§ EXERCISE PROMPT
Word for word, write out all of the data below.
____ GIVEN INFORMATION
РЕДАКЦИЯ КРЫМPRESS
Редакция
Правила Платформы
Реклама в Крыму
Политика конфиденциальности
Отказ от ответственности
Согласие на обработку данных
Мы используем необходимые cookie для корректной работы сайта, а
________
§ EXERCISE RESPONSE
РЕДАКЦИЯ КРЫМPRESS
Редакция
Правила Платформы
Реклама в Крыму
Политика конфиденциальности
Отказ от ответственности
Согласие на обработку данных
Мы используем необходимые cookie для корректной работы сайта, а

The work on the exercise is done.